職場の人間関係を重視する
北海道建設新聞社は2017年1月に北海道土木技術会建設マネジメント研究委員会建設経営小委員会の委託で、北海道建設業協会の会員598社にアンケートを実施した。「若手技術者の離職理由」では「長時間労働、休みが取りにくい」が53%を占め、「作業環境が厳しい」32.5%、「収入が低い」15.9%が続く結果となった。
今回は若者の本音として道立帯広高等技術専門学院生に「若者の離職理由として納得できるもの」を9つの選択肢から最大3つまで選んでもらった。結果は「収入が低い」が62.1%で最多となり、2位は道建協のアンケートで15.2%だった「職場の人間関係が悪い」が60.6%を占めた。
■温かい雰囲気で気軽に話したい
「職場の人間関係」での悩みは、離職理由以外の設問でも高い割合を示した。仕事選びで最も重視する条件では「休日」「給料」と並んで20%台を超えた。転職を考える条件を聞いた設問では「ずっと同じ職場で働きたい」の32.3%に次いで「人間関係が悪ければ転職する」が19.5%と多く、「仕事が合わなければ転職する」の17.3%よりも高い結果となった。
さらに、どのような人間関係が望ましいかについても聞いた。「先輩から懇切丁寧に指導してもらえる」「目標に向かって全員で頑張れる」「プライベートまで相談できる」といった選択肢が10%台にとどまった一方、「上司・同僚と気兼ねなく話せる」が65.4%と大きく上回った。
この結果を同学院の水堀武彦訓練管理課長は「学生は温かい雰囲気の職場を好み、上下関係がある中でも気軽に話せる関係を求めているように感じる」とみている。
こうした傾向から円滑なコミュニケーションが取れる職場づくりが若手社員の確保や離職対策として大きな意味を持つ。
■インターン経験 就職に直結する
仕事の勤務地では「十勝管内」を希望する学生が78.2%を占めた。
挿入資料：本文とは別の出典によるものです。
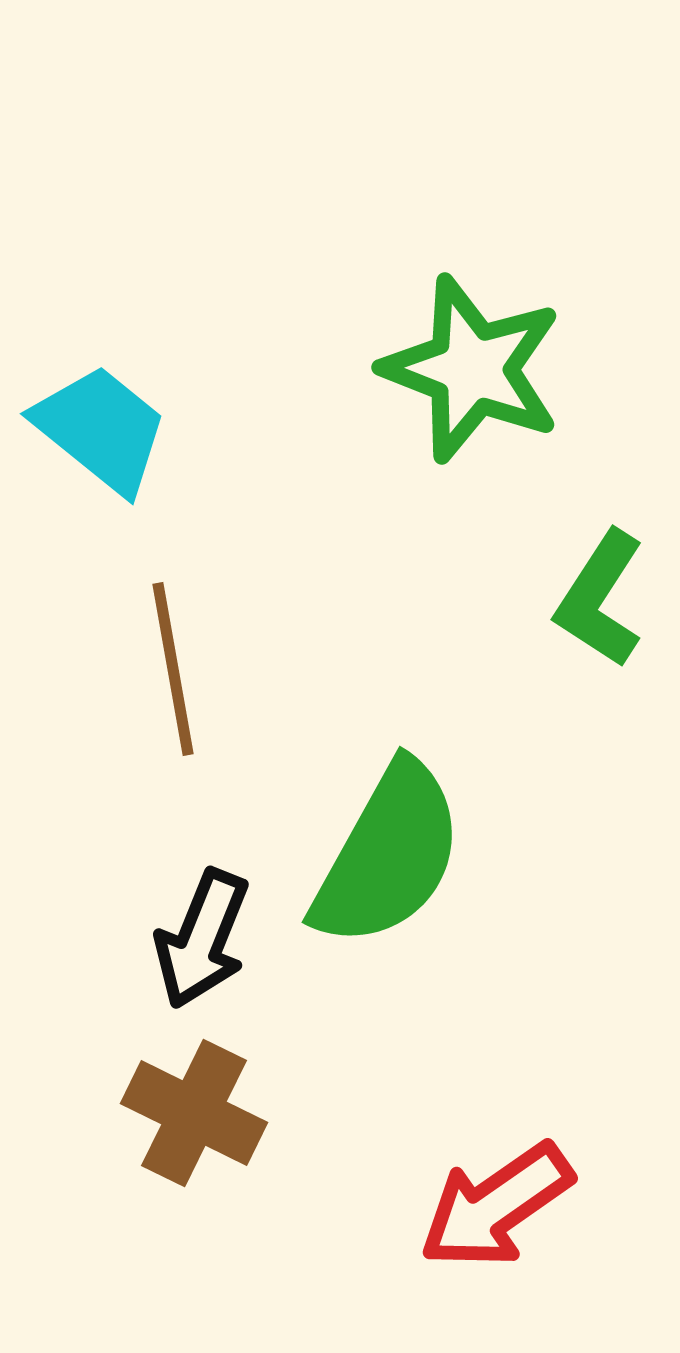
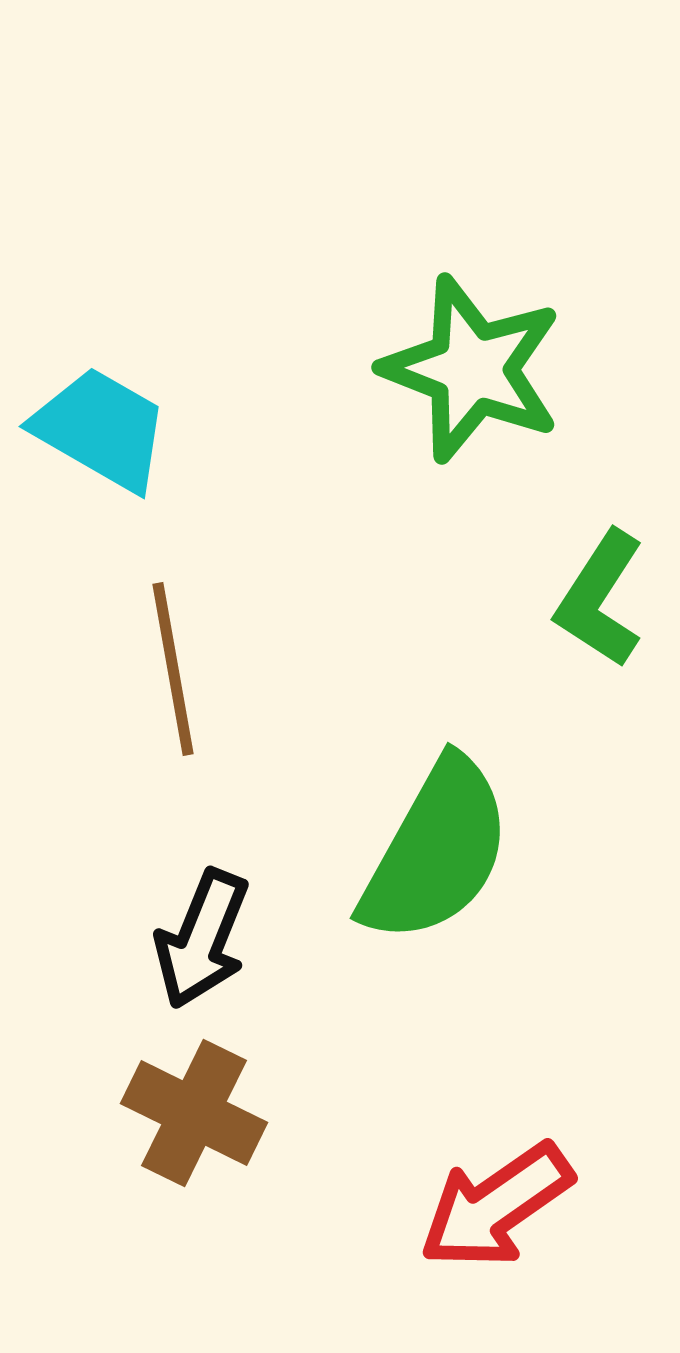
cyan trapezoid: rotated 9 degrees counterclockwise
green semicircle: moved 48 px right, 4 px up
仕事選びで参考にするものを複数回答で聞くと「学校の求人票」が63.9%でトップ。2位は「企業で働く先輩の声」の44.4%、3位は「先生の意見」の37.6%だった。
この結果に南部明学院長は「当校に来ること自体、地元で働く志向が強い。修了生の9割が十勝管内で働いている」と納得していた。
また、インターンシップと就職が直結するケースが多いと感じている。「半数はインターンで行った企業に入る。ことしは住宅関係会社に建築技術科の学生1人が出向いたが、そこでの体験が口コミで広まり、その会社には4人が応募した」と話す。同社は完全週休2日制で建築大工の道具を会社で貸すなど福利厚生も手厚かった。
求人票だけでは得られない職場環境などの情報もインターンシップを通して知ることができる。「1日で終わるインターンはほぼなく、半月以上を通して他の従業員と作業するので仕事に直結する。そこで働きやすさを感じたら応募する学生は多い」という。